Peer ExecSM

For executives challenged with too many priority one's and a need for a work peer to engage in problem solving, strategic reflection, and action planning.

Executive support has traditionally been through an executive assistant or lieutenant. One can only delegate lower level priorities to subordinate roles.

Peer ExecSM provides peer level partnership fueling ideation, developing actionable strategies, driving key decisions, and resolving critical issues.


A seasoned and objective perspective deeply tied to the executive’s mission – a third hand. A partner with equivalent but complementary capability that can resolve strategic challenges and work tactical issues.

We tackle business growth, turnaround strategy, new product and service offerings, customer development, organizational restructuring, keyman issues including hiring, negotiation, technology operations, enterprise and product architecture.

Often the issues are sticky and require new perspective to create palatable solutions.

 

Detail services

Structured in 3 month or 6 month engagements with weekly interchange, activities are highly tuned to the executive’s (and business) needs and includes, strategy, planning, problem solving, research, and business coaching.

  • Eight hours per week of peer engagement, spread throughout each week, provides high impact direction alignment and advancement support.
  • Based on two-in-the-box management strategy developed at Intel by Andy Grove and used at other companies such as Dell.
  • Peer ExecSM provides necessary augmentation to executives who have too many priority one challenges on their plate.

 

What`s Your Week With Peer ExecSM Look Like?

 
Tuesday Breakfast, Vienna Inn: We meet at 7:30am; you’re having some difficult negotiation issues with a key customer that is not holding up their end of the deal.
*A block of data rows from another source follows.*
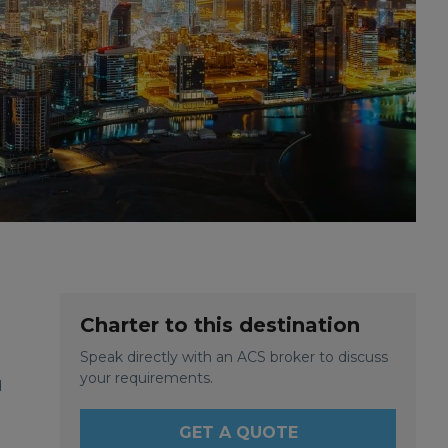
Charter to this destination
Speak directly with an ACS broker to discuss
your requirements.
d
GET A QUOTE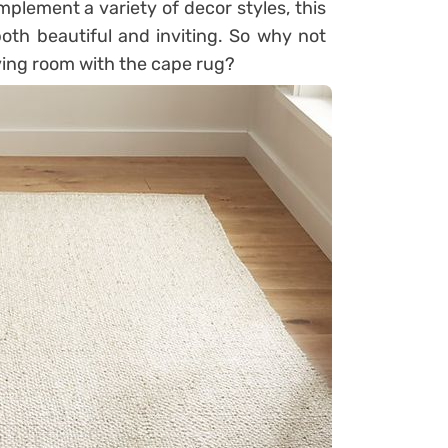
omplement a variety of decor styles, this
oth beautiful and inviting. So why not
iving room with the cape rug?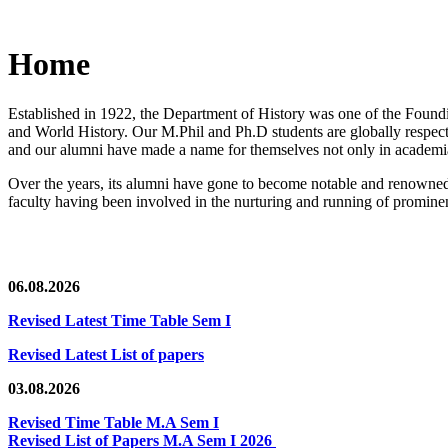
Home
Established in 1922, the Department of History was one of the Foundin
and World History. Our M.Phil and Ph.D students are globally respected
and our alumni have made a name for themselves not only in academia,
Over the years, its alumni have gone to become notable and renowned 
faculty having been involved in the nurturing and running of prominent
06.08.2026
Revised Latest Time Table Sem I
Revised Latest List of papers
03.08.2026
Revised Time Table M.A Sem I
Revised List of Papers M.A Sem I 2026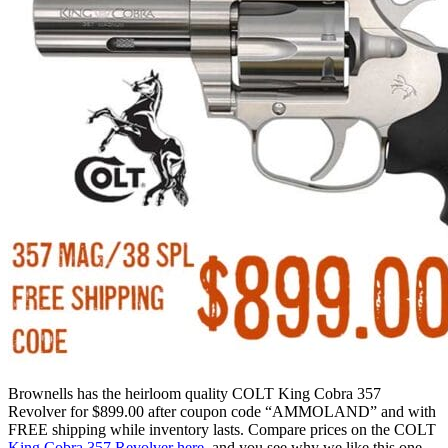
Brownells has the heirloom quality COLT King Cobra 357
Revolver for $899.00 after coupon code “AMMOLAND” and with
FREE shipping while inventory lasts. Compare prices on the COLT
King Cobra 357 Revolver here
, and you see why we like this one.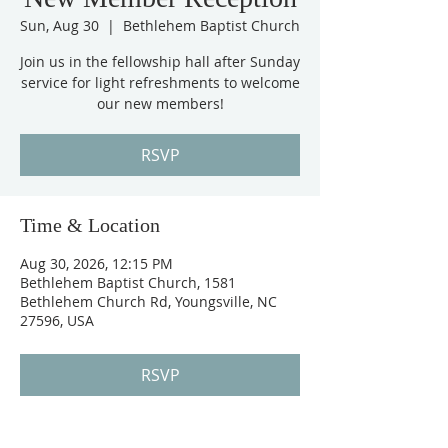
Sun, Aug 30
  |  
Bethlehem Baptist Church
Join us in the fellowship hall after Sunday
service for light refreshments to welcome
our new members!
RSVP
Time & Location
Aug 30, 2026, 12:15 PM
Bethlehem Baptist Church, 1581
Bethlehem Church Rd, Youngsville, NC
27596, USA
RSVP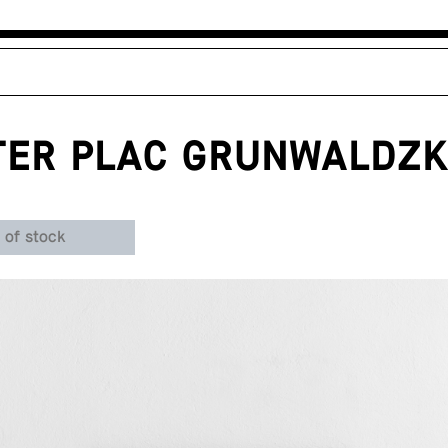
TER PLAC GRUNWALDZK
 of stock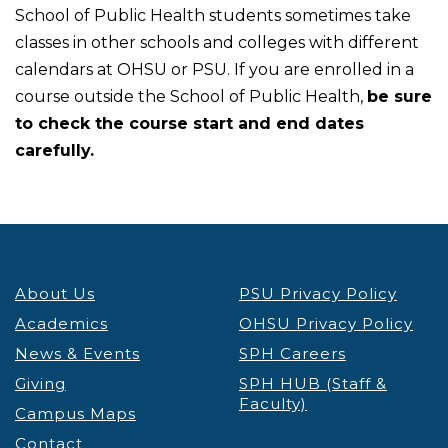
School of Public Health students sometimes take
classes in other schools and colleges with different
calendars at OHSU or PSU. If you are enrolled in a
course outside the School of Public Health,
be sure
to check the course start and end dates
carefully.
About Us
PSU Privacy Policy
Academics
OHSU Privacy Policy
News & Events
SPH Careers
Giving
SPH HUB (Staff &
Faculty)
Campus Maps
Contact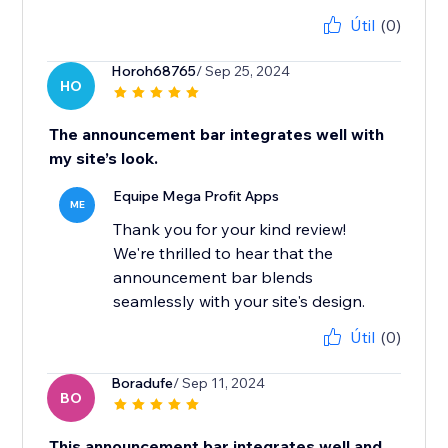
Útil
(0)
Horoh68765
/ Sep 25, 2024
HO
The announcement bar integrates well with
my site’s look.
Equipe Mega Profit Apps
ME
Thank you for your kind review!
We're thrilled to hear that the
announcement bar blends
seamlessly with your site's design.
Útil
(0)
Boradufe
/ Sep 11, 2024
BO
This announcement bar integrates well and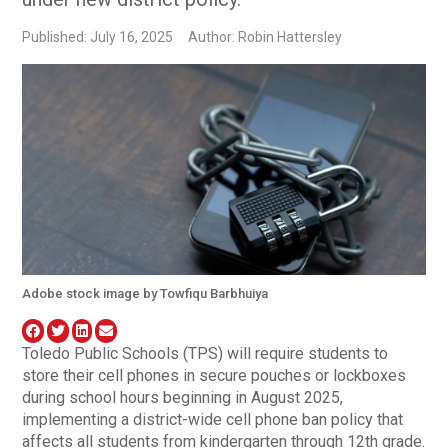
Published: July 16, 2025
Author: Robin Hattersley
Adobe stock image by Towfiqu Barbhuiya
Toledo Public Schools (TPS) will require students to
store their cell phones in secure pouches or lockboxes
during school hours beginning in August 2025,
implementing a district-wide cell phone ban policy that
affects all students from kindergarten through 12th grade.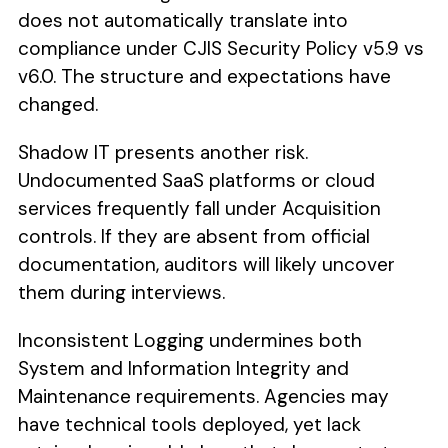
does not automatically translate into
compliance under CJIS Security Policy v5.9 vs
v6.0. The structure and expectations have
changed.
Shadow IT presents another risk.
Undocumented SaaS platforms or cloud
services frequently fall under Acquisition
controls. If they are absent from official
documentation, auditors will likely uncover
them during interviews.
Inconsistent Logging undermines both
System and Information Integrity and
Maintenance requirements. Agencies may
have technical tools deployed, yet lack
We delve into a few approaches to engage and hopefully align the customer without significantly risking the relationship. We continue a discussion from last week on edging out an existing service to a new potential market; I provide some updates on what my research has been discovering. I ask if you’re teed up for the Sockeye Salmon fishing trip in Alaska, as we’re coming up on August and they run the Russian River during this time. You’ve planned the trip but thank me for reminding you to pull the trigger; you want the break time but sense you’ve got lots of work to do.

Wednesday 2:57pm: You call to discuss a meeting with a corporate CIO, “read the tea leaves” and determine what the best next steps would be to continue developing the relationship for a potential support engagement.

Thursday morning: I send you an e-mail outlining a specific set of recommendations on the service edge out I’d researched earlier in the week, along with a business model canvas. I quickly mention another thought about your discussion with the CIO.

You send an e-mail reply Friday morning acknowledging yesterday’s note and asking me to follow up with your VP of Sales on the service strategy recommendations. You’re still trying to sort out how to play the CIO and his business opportunity; you ask if we can meet Monday morning for 2 hours in your office to come up with a strategy for closing the CIO. This past week was really frazzled and you also want to talk about how to get a handle on all the loose strings that are pulling you in too many directions. I send a smiley face back – you got it!